Si no vamos con cuidado, puede que no logremos recuperarnos lo suficientemente rápido antes de ponernos a teclear de nuevo, lo cual puede hacer que escribamos de manera muy torpe. Sí, la fatiga se acumula en los músculos a lo largo del tiempo, sobre todo en aquellos que están todavía aprendiendo a moverse, pues todavía les falta resistencia. El caso es que las personas que se pasan largas horas tecleando pueden llegar a experimentar una notable fatiga muscular y, si no se recuperan bien, pueden sufrir algún tipo de deterioro físico, como el síndrome del túnel carpiano (una dolencia que puede acabar siendo grave, si cursa con inflamación crónica, dolor y función del dedo mermada). Y, en el caso de los que solo usan los dedos índice, la fatiga se experimenta en los codos o los hombros y pueden terminar con leves molestias o dolores crónicos. Los corredores podemos establecer una similitud con este tipo de lesiones, si pensamos en nuestros puntos más vulnerables.

Las personas que aprenden a teclear bien, en general es porque le dedican el tiempo suficiente y esto permite al cerebro ir mejorando su resistencia, lo cual se traduce en menos riesgo de lesión y un mejor rendimiento. Lo cierto es que escribir bien a máquina requiere tiempo. Y si no aprendemos del todo bien, iremos más lentos y seremos menos eficientes. Lo mismo es aplicable al correr y a cualquier otra actividad de resistencia.

En una carrera, el cerebro sabe cuántos kilómetros quedan por delante, cuánto combustible tiene disponible, cuál es el nivel de oxígeno y otros factores igual de importantes, no sólo para terminar la carrera, sino para terminarla sin sacrificar el cuerpo. Incluso podríamos comparar nuestra resistencia física con la del caballo que echa a andar a una edad mucho más temprana que nosotros; en realidad, un ser humano con un sistema aeróbico bien desarrollado podría adelantar a un caballo en largas distancias y en determinadas condiciones ambientales.

Asimismo, y a una escala mayor, el cerebro está diseñado para abordar el aprendizaje como una actividad de resistencia. Nunca somos demasiado viejos para aprender algo nuevo. Empezar una nueva actividad intelectual, ponerse a tocar un instrumento musical, probar un deporte nuevo, asistir a clases de física o aprender a pintar paisajes son sólo ejemplos de las muchas actividades que podemos realizar a prácticamente cualquier edad, siempre y cuando nos mantengamos sanos y activos.

Y cómo no: una gran parte de este aprendizaje depende de una buena alimentación.
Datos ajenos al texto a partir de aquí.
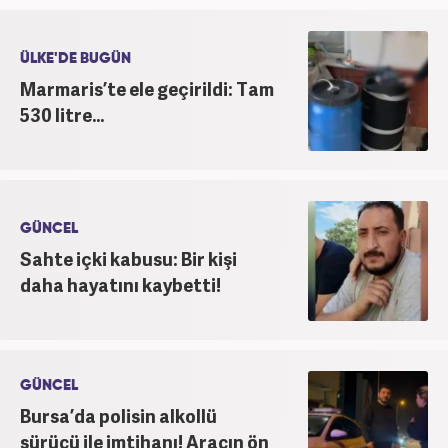
ÜLKE'DE BUGÜN
Marmaris’te ele geçirildi: Tam
530 litre...
GÜNCEL
Sahte içki kabusu: Bir kişi
daha hayatını kaybetti!
GÜNCEL
Bursa’da polisin alkollü
sürücü ile imtihanı! Aracın ön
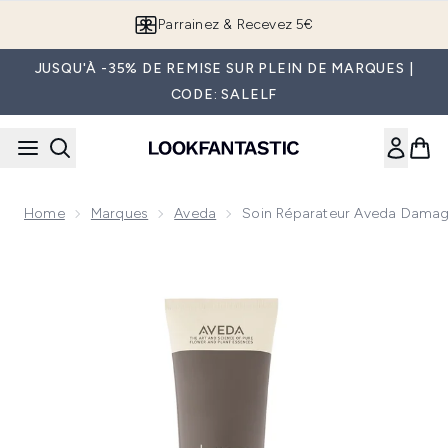
Passer au contenu principal
Parrainez & Recevez 5€
JUSQU'À -35% DE REMISE SUR PLEIN DE MARQUES |
CODE: SALELF
Home
Marques
Aveda
Soin Réparateur Aveda Dama
Now showing image 1 Soin réparateur Aveda Damage Remed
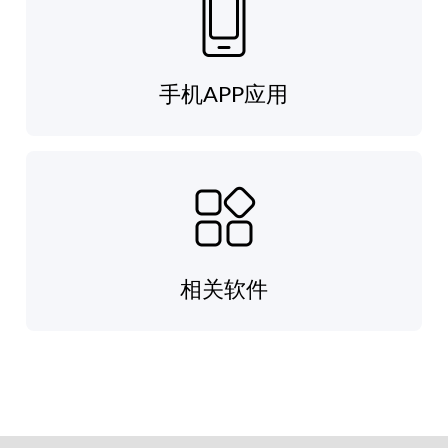
手机APP应用
相关软件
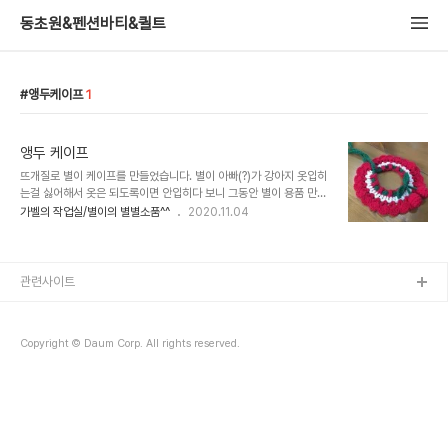
동초원&펜션바티&퀼트
앵두케이프
1
앵두 케이프
뜨개질로 별이 케이프를 만들었습니다. 별이 아빠(?)가 강아지 옷입히
는걸 싫어해서 옷은 되도록이면 안입히다 보니 그동안 별이 용품 만드
는걸 너무 소홀히 했어요..ㅜ.ㅜ 요즘 바느질할 시간은 없고 그렇다고
가벨의 작업실/별이의 별별소품^^
2020.11.04
마냥 손을 놀리기는 싫고해서 가끔 뜨개질을 하고 있습니다. 그래서 만
든 별이 뜨개 케이프... 뜨개질은 소품이 앉은자리에서 금새 만들어져
서 좋고,특히 잘못 됬을때 미련없이 뜯고 새로 뜰 수 있어서 좋습니
다.^^.. 인형 뜨는 실로 떠서 가볍고 폭신폭신한 느낌이 들어서 별이의
관련사이트
착용감도 좋을듯 합니다. ^^별이야..글치?? 사진을 보니 별이 미용갈
때가 됐네요.. 우리 별이 완전 털발 강아지인데....미용하면 또 외계인
소리 듣겠네..ㅜㅜ 정말 이보다 더 순할 순 없다고 말할 정도로 얌전하
Copyright © Daum Corp. All rights reserved.
고 순해서 더 이쁜..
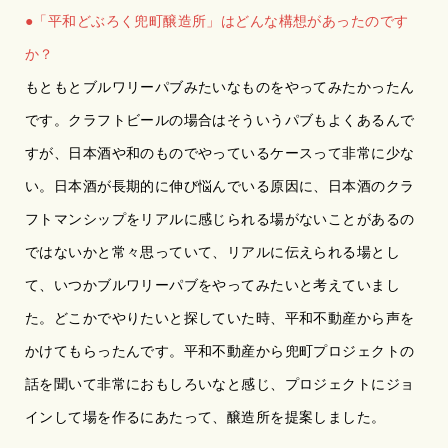
●「平和どぶろく兜町醸造所」はどんな構想があったのです
か？
もともとブルワリーパブみたいなものをやってみたかったん
です。クラフトビールの場合はそういうパブもよくあるんで
すが、日本酒や和のものでやっているケースって非常に少な
い。日本酒が長期的に伸び悩んでいる原因に、日本酒のクラ
フトマンシップをリアルに感じられる場がないことがあるの
ではないかと常々思っていて、リアルに伝えられる場とし
て、いつかブルワリーパブをやってみたいと考えていまし
た。どこかでやりたいと探していた時、平和不動産から声を
かけてもらったんです。平和不動産から兜町プロジェクトの
話を聞いて非常におもしろいなと感じ、プロジェクトにジョ
インして場を作るにあたって、醸造所を提案しました。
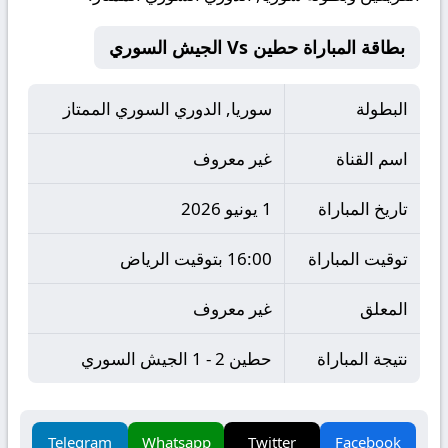
بطاقة المباراة حطين Vs الجيش السوري
البطولة
سوريا, الدوري السوري الممتاز
اسم القناة
غير معروف
تاريخ المباراة
1 يونيو 2026
توقيت المباراة
16:00 بتوقيت الرياض
المعلق
غير معروف
نتيجة المباراة
حطين 2 - 1 الجيش السوري
Telegram
Whatsapp
Twitter
Facebook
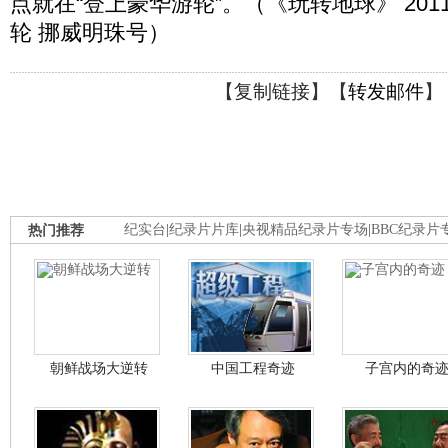
点就在“登上豪华游轮”。（《玩转地球》 2011-
轮 挪威明珠号）
【
复制链接
】【
转发邮件
】
热门推荐
纪实台
|
纪录片片库
|
央视精品纪录片专场
|
BBC纪录片
朝鲜战场大逆转
中国工程奇迹
子宫内的奇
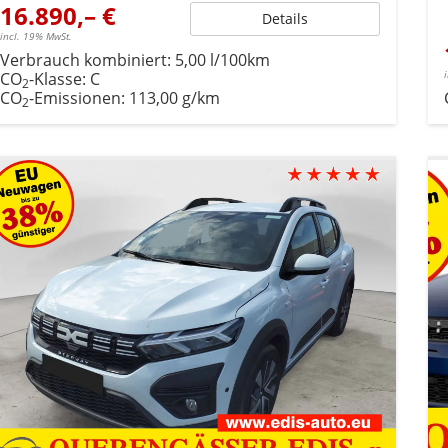
16.890,– €
Details
incl. 19% MwSt.
Verbrauch kombiniert:
5,00 l/100km
CO
-Klasse:
C
2
CO
-Emissionen:
113,00 g/km
2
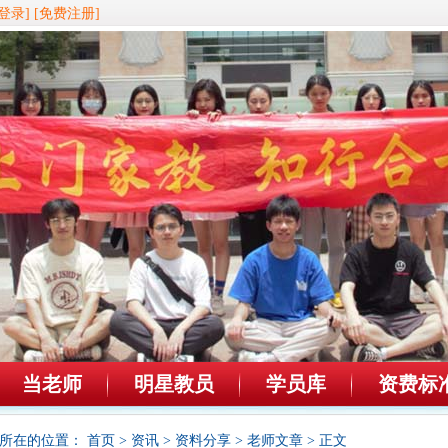
登录]
[免费注册]
当老师
明星教员
学员库
资费标
所在的位置：
首页
>
资讯
>
资料分享
>
老师文章
> 正文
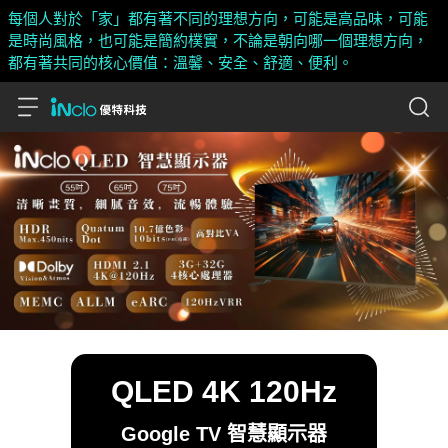
每個人對於「家」都有著不同的理想方向，可能是高品味，可能
是時尚風格，也可能是簡約樸實，不論是朝向哪一個理想方向，
都有著共同的核心價值：溫馨、安全、舒適、便利。
QLED 4K 120Hz
Google TV 智慧顯示器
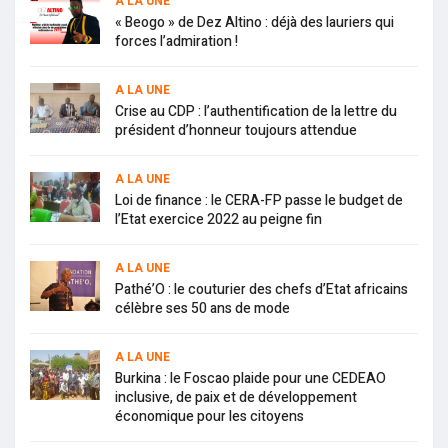
A LA UNE
« Beogo » de Dez Altino : déjà des lauriers qui
forces l’admiration !
A LA UNE
Crise au CDP : l’authentification de la lettre du
président d’honneur toujours attendue
A LA UNE
Loi de finance : le CERA-FP passe le budget de
l’Etat exercice 2022 au peigne fin
A LA UNE
Pathé’O : le couturier des chefs d’Etat africains
célèbre ses 50 ans de mode
A LA UNE
Burkina : le Foscao plaide pour une CEDEAO
inclusive, de paix et de développement
économique pour les citoyens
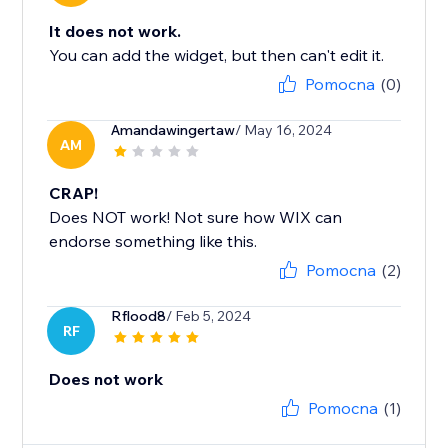
It does not work.
You can add the widget, but then can't edit it.
Pomocna
(0)
Amandawingertaw
/ May 16, 2024
AM
CRAP!
Does NOT work! Not sure how WIX can
endorse something like this.
Pomocna
(2)
Rflood8
/ Feb 5, 2024
RF
Does not work
Pomocna
(1)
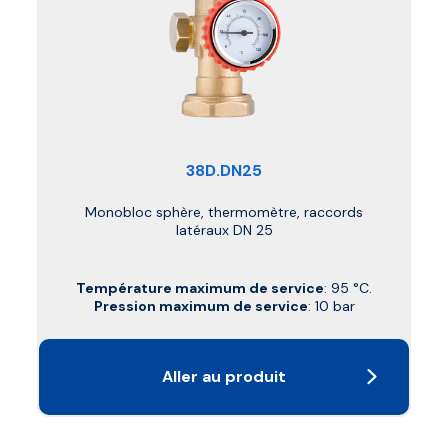
38D.DN25
Monobloc sphère, thermomètre, raccords
latéraux DN 25
Température maximum de service
: 95 °C.
Pression maximum de service
: 10 bar
Aller au produit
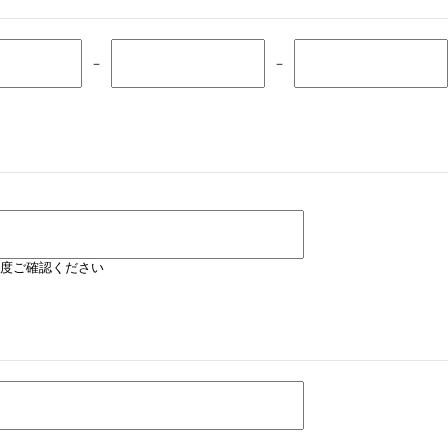
－
－
度ご確認ください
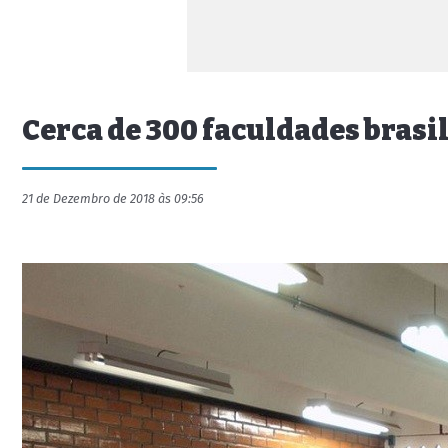
Cerca de 300 faculdades brasil
21 de Dezembro de 2018 às 09:56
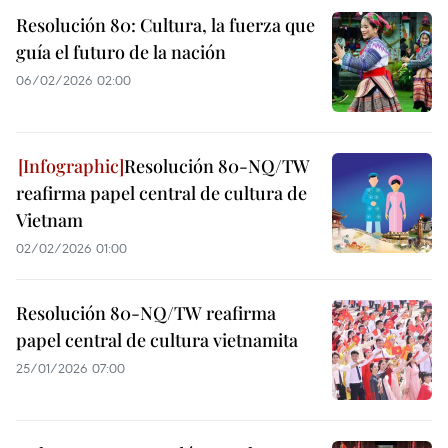
Resolución 80: Cultura, la fuerza que
guía el futuro de la nación
06/02/2026 02:00
Resolución 80-NQ/TW
reafirma papel central de cultura de
Vietnam
02/02/2026 01:00
Resolución 80-NQ/TW reafirma
papel central de cultura vietnamita
25/01/2026 07:00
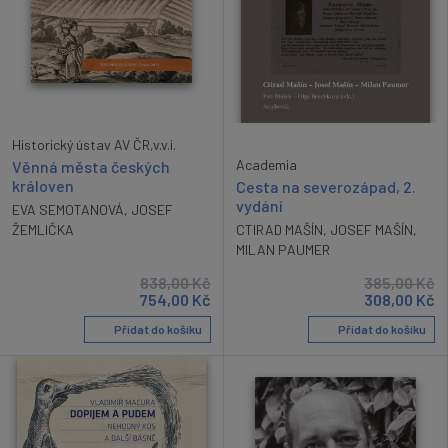
Historický ústav AV ČR,v.v.i.
Academia
Věnná města českých
královen
Cesta na severozápad, 2.
vydání
EVA SEMOTANOVÁ
,
JOSEF
CTIRAD MAŠÍN
,
JOSEF MAŠÍN
,
ŽEMLIČKA
MILAN PAUMER
838,00
Kč
385,00
Kč
754,00
Kč
308,00
Kč
Přidat do košíku
Přidat do košíku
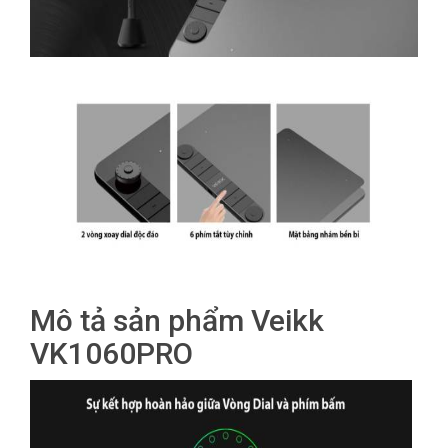
Mô tả sản phẩm Veikk
VK1060PRO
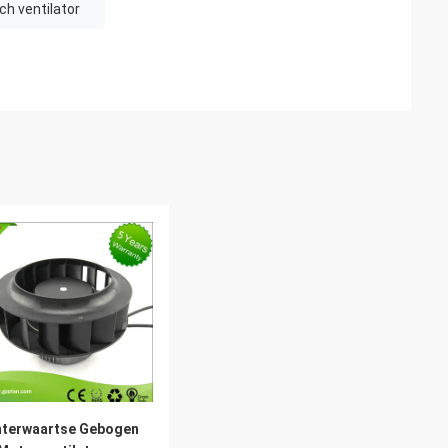
h ventilator
hterwaartse Gebogen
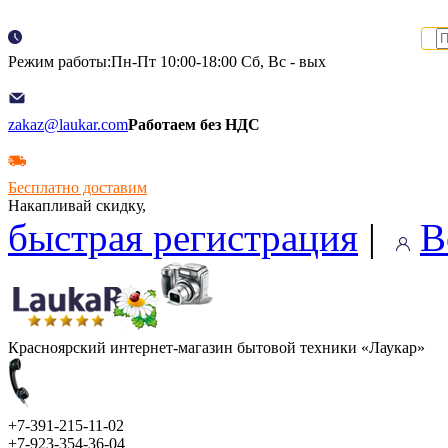
Режим работы:Пн-Пт 10:00-18:00 Сб, Вс - вых
zakaz@laukar.com
Работаем без НДС
Бесплатно доставим
Накапливай скидку,
быстрая регистрация
|
В
Красноярский интернет-магазин бытовой техники «Лаукар»
+7-391-215-11-02
+7-923-354-36-04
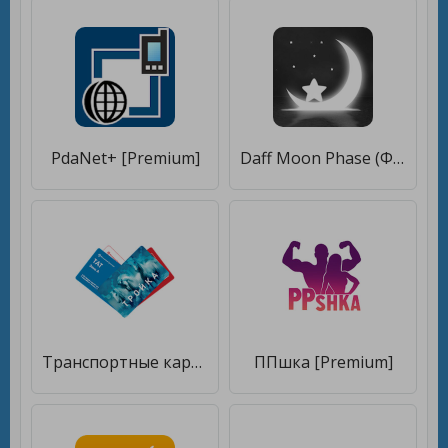
PdaNet+ [Premium]
Daff Moon Phase (Фазы Луны) [Без рекламы]
Транспортные карты Москвы [Premium]
ППшка [Premium]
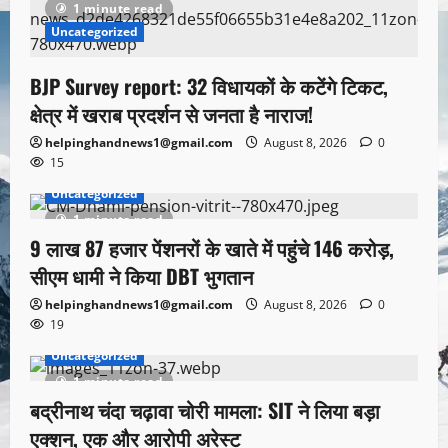
1 minute read
Uncategorized
BJP Survey report: 32 विधायकों के कटेंगे टिकट,
क्षेत्र में खराब प्रदर्शन से जनता है नाराज!
helpinghandnews1@gmail.com
August 8, 2026
0
15
Uncategorized
1 minute read
9 लाख 87 हजार पेंशनरों के खाते में पहुंचे 146 करोड़,
सीएम धामी ने किया DBT भुगतान
helpinghandnews1@gmail.com
August 8, 2026
0
19
Uncategorized
1 minute read
बद्रीनाथ चंदा चढ़ावा चोरी मामला: SIT ने लिया बड़ा
एक्शन, एक और आरोपी अरेस्ट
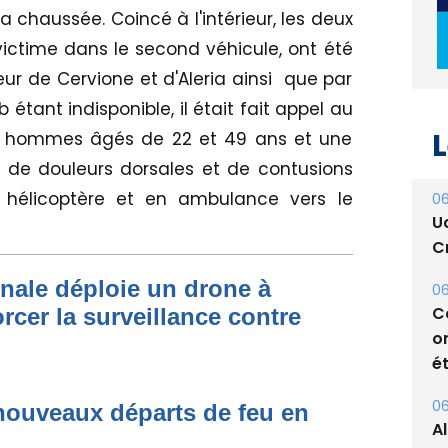
chaussée. Coincé à l'intérieur, les deux
victime dans le second véhicule, ont été
ur de Cervione et d'Aleria ainsi que par
L
étant indisponible, il était fait appel au
ux hommes âgés de 22 et 49 ans et une
06
de douleurs dorsales et de contusions
U
r hélicoptère et en ambulance vers le
Cr
06
C
onale déploie un drone à
o
rcer la surveillance contre
ét
06
A
s
nouveaux départs de feu en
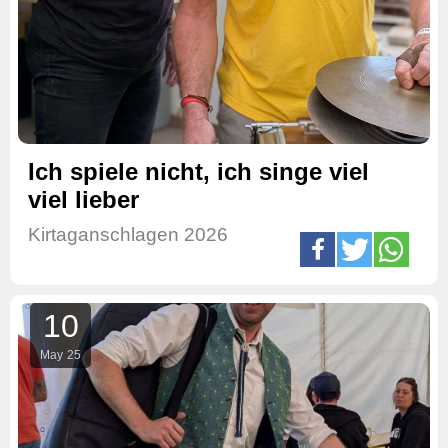
Ich spiele nicht, ich singe viel
viel lieber
Kirtaganschlagen 2026
10
May
25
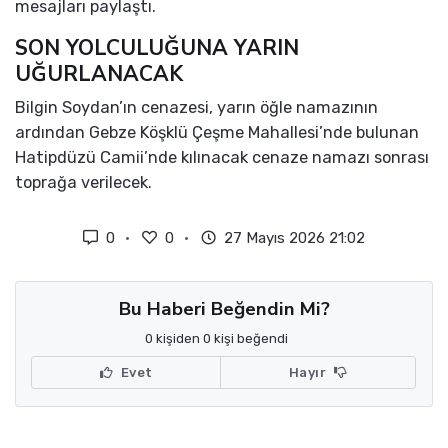
mesajları paylaştı.
SON YOLCULUĞUNA YARIN
UĞURLANACAK
Bilgin Soydan’ın cenazesi, yarın öğle namazının
ardından Gebze Köşklü Çeşme Mahallesi’nde bulunan
Hatipdüzü Camii’nde kılınacak cenaze namazı sonrası
toprağa verilecek.
0
0
27 Mayıs 2026 21:02
Bu Haberi Beğendin Mi?
0 kişiden 0 kişi beğendi
Evet
Hayır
Sea cual sea la actividad elegida, necesitamos energía para llevarla a cabo, así como un corazón y una circulación sanos, una óptima coordinación ojo-mano y otras muchas funciones cerebrales tales como el lenguaje. Todos estos mecanismos requieren de combustible, que por supuesto procederán sobre todo del azúcar (glucosa) y de la grasa (especialmente de los cuerpos cetónicos), y en menor medida, de la proteína. Otros micronutrientes —vitaminas, fitonutrientes y minerales— son también muy importantes para un óptimo funcionamiento del cerebro y el aprendizaje.

El aprendizaje constituye un complejo proceso de resistencia que dura toda la vida. Para aquellos de nosotros que apostamos por gozar de una vida larga, tiene todo el sentido del mundo ejercitar esta capacidad con regularidad en cada uno de nuestros dos hemisferios, del mismo modo que nos esforzamos por entrenar para competir o mantenernos en forma. Estimular continuamente la capacidad natural del cerebro para aprender nos ayuda a ir mejorando nuestro rendimiento general a lo largo de toda nuestra vida.